Валентин прямо кожей ощущал, как ему близки и понятны эти трое старшие его товарищи, коллеги. Ему нравилось в них многое если не все: сдержанность, порядочность, внутренняя свобода. Стиль общения, столь разный у этих троих, но все же в чем-то очень схожий. Умные глаза, казавшиеся у Никулина уставшими и как бы пригасшими, у Иволгина были молодыми, цепкими. Взгляд Иванцива под тяжелыми, полуопущенными веками уловить непросто, очки в простенькой пластиковой оправе помогали впечатлению неуловимости, даже безразличности к окружающим. Не было такой мелочи, в любое отдельно взятое мгновение их совместной с Валентином работы, которую эти зеленоватые глаза не заметили бы, проглядели.

В эти минуты, в этом кабинете Валентин Скворцов уяснил для себя окончательно: нет, не грязным делом он занимается, как считают некоторые чистоплюи. Мужским и важным. Законы нравственности, а не красота, спасут мир. А белый дом всего лишь люди, стоящие сегодня у кормила власти.

Они еще долго совещались, вырабатывая план дальнейших розыскных действий, втроем, но уже в ином составе, без Никулина. Никулин закрылся у себя, готовил доклад к Дню милиции.

Глава третья

1

Жукровский долго не мог уснуть. Тетка, как он и надеялся, оказалась жива-здорова, встретила со слезами радости, тут же стала потчевать дорогого племянника. За столом засиделись допоздна. Жукровский слушал вполуха ее пространные воспоминания о детстве Славочки, о матери, не успевшей нарадоваться успехам сына, — рано, по словам тетки, сошедшей в могилу. О всевозможных недомоганиях и бытовых трудностях самой тетки, жившей одиноко, замкнуто, мыслями о Боге и единственном родном человеке — Вячеславе. Все это было ему не нужно, скучно. Нити собственных мыслей ускользали. Сказывались, вероятно, и дорожная усталость, и выпитая за ужином водка, но прежде всего ощущение шаткости собственного положения в час, когда он, наконец, остановился, чтобы обдумать дальнейшую судьбу.

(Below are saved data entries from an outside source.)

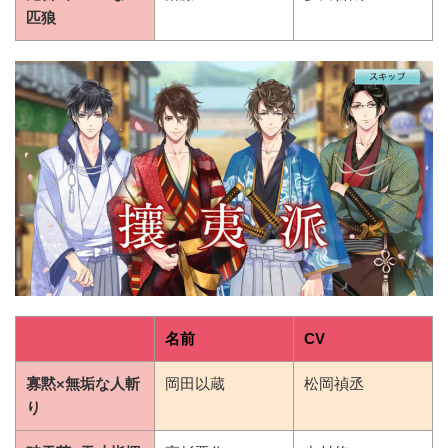
匹狼
名前
CV
寡黙×無垢な人斬
岡田以蔵
松岡禎丞
り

Вечер, незаметно перешедший в ночь, был сырым, ветреным, вдалеке беззлобно лаял пес. Жукровский заставил себя сделать короткую пробежку, несколько упражнений, правда не согрелся и не успокоился. Уже лежа в непривычной, по-деревенски пышной постели, он понял, что сон не придет, пока его не осенит подходящая идея. И та пришла, простая и маловероятная. Все же он оставался достаточно уверенным в себе, чтобы решить прямо с утра взяться за ее осуществление.

Утром, позавтракав блинами, вкус которых давно забыл, и сказав тетке, что поищет, где подремонтировать машину, Жукровский поехал искать ближайшую нотариальную контору. Дорогу довольно внятно объяснили в медпункте.

Контора соответствовала названию: две небольших запущенных, подслеповатых комнатенки. Несмотря на довольно ранний час, она была открыта, несколько человек дожидались в очереди. Тесное, затхлое помещение действовало на нервы, пробуждало страшные для Жукровского ассоциации. Он, конечно, не знал, как все это происходит в реальности, но сколько книг, фильмов пространно объясняли, как захлопывается дверь камеры.